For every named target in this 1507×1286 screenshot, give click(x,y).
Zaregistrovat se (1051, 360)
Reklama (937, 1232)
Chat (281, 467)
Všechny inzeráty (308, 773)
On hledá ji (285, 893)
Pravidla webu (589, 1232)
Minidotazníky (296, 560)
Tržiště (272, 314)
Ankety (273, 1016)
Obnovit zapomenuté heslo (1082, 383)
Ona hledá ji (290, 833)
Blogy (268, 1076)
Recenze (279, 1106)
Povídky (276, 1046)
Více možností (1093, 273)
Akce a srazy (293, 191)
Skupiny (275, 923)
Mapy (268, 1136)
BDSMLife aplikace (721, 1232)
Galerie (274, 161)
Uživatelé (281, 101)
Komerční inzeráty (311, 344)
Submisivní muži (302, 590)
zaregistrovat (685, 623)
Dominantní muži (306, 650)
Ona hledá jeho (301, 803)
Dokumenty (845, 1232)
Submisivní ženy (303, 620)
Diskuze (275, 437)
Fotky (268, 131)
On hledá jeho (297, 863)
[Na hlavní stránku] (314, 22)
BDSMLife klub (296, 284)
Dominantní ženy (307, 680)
* * *
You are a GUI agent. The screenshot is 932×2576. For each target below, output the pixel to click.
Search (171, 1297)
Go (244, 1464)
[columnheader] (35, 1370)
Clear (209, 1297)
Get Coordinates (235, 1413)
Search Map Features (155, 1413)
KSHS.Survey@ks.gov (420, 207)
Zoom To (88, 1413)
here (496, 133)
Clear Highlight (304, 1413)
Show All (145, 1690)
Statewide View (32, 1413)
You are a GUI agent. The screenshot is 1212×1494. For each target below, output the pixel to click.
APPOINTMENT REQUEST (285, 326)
==
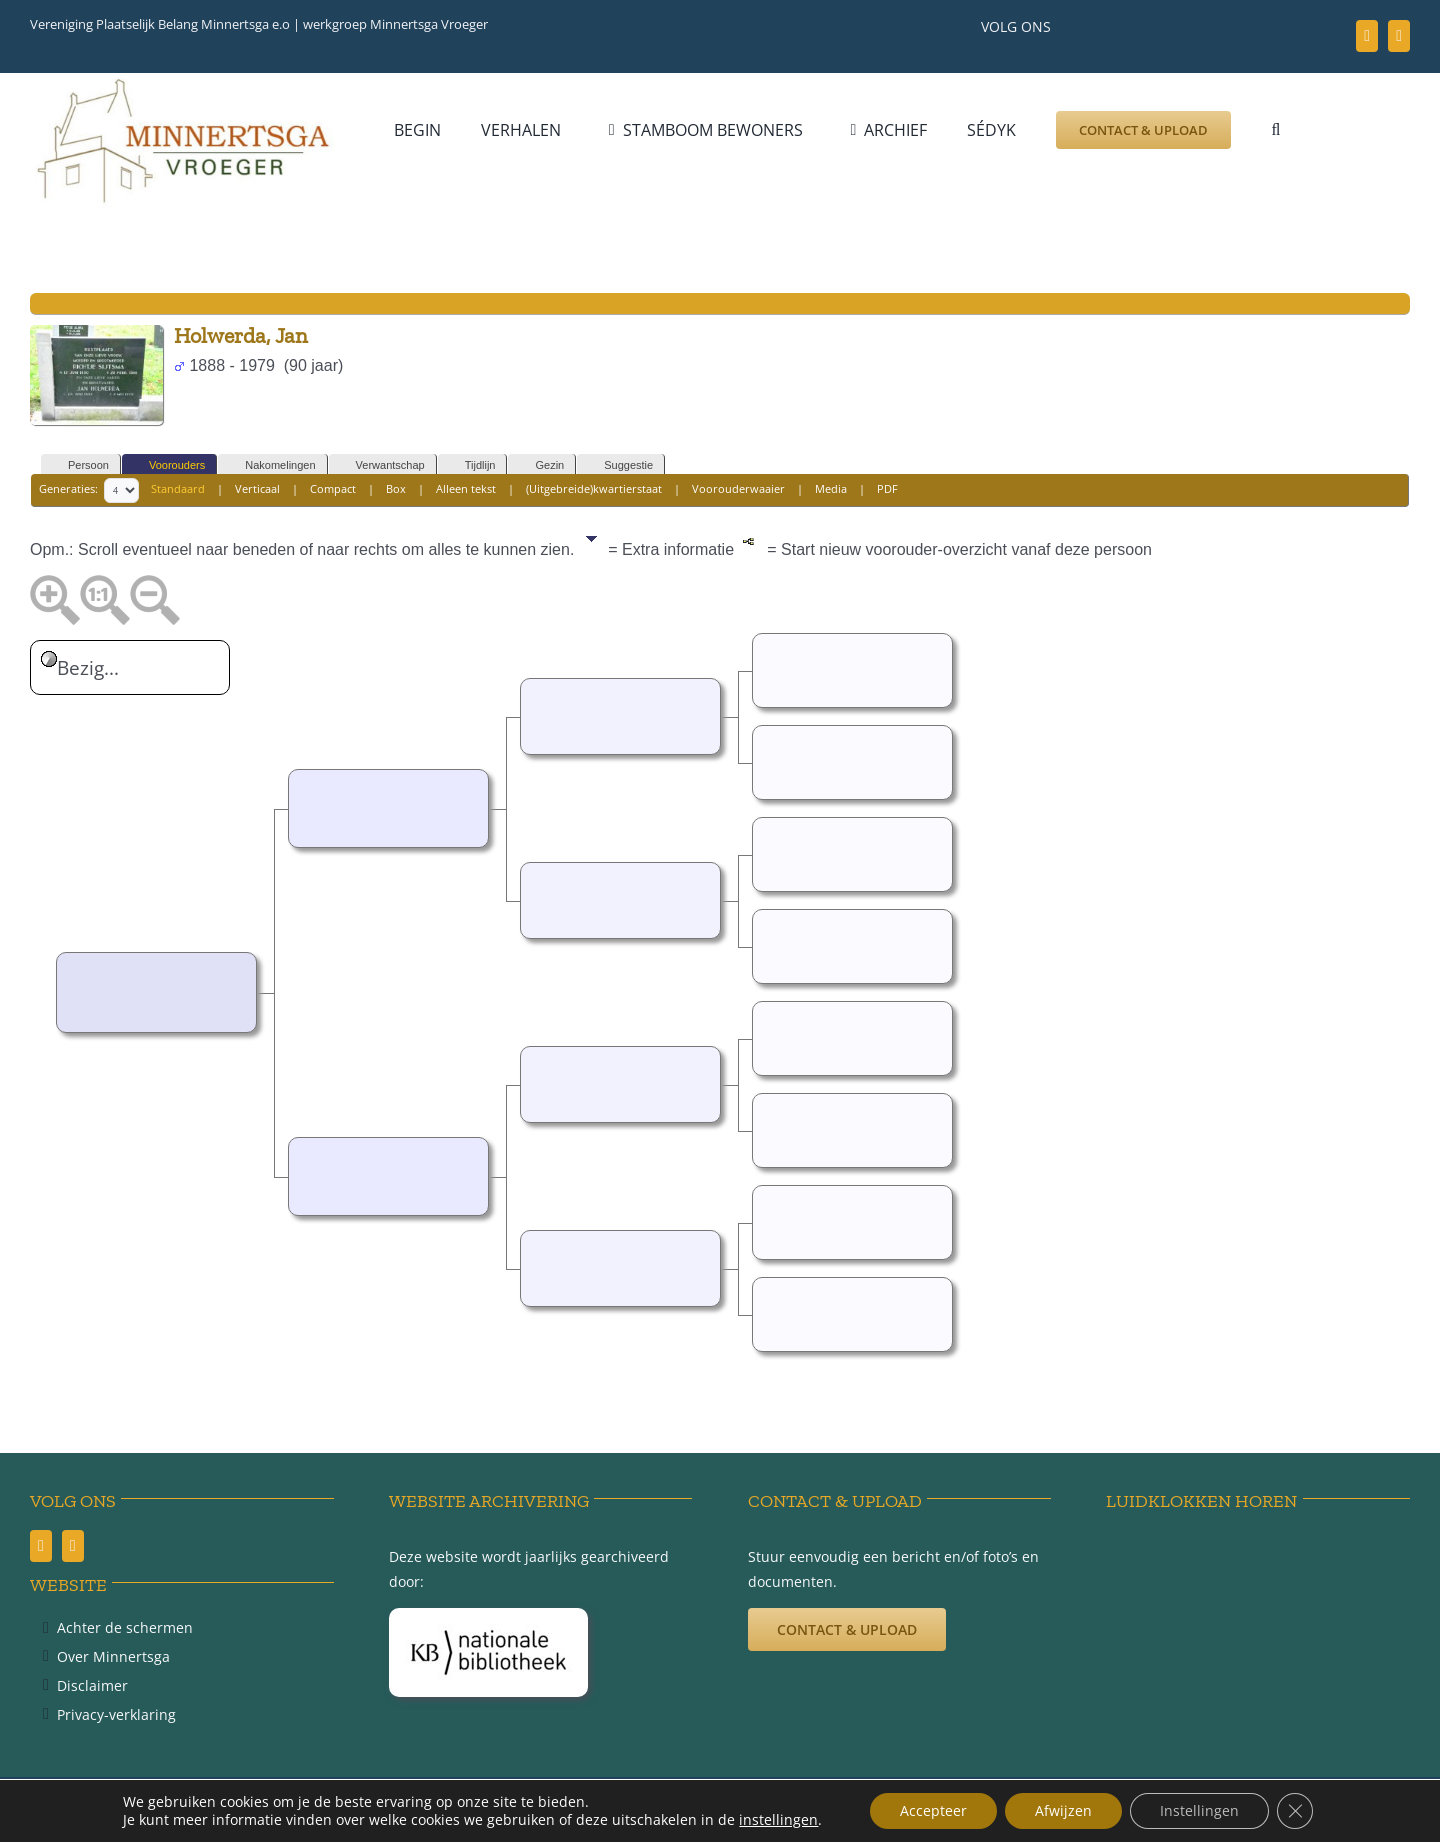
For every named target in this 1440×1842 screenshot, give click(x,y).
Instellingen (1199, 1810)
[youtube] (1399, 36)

_Your goal:_ Which lines above hold the string "hledá"? Show each of them.

_Response:_
On hledá ji (285, 893)
Ona hledá ji (290, 833)
Ona hledá jeho (301, 803)
On hledá jeho (297, 863)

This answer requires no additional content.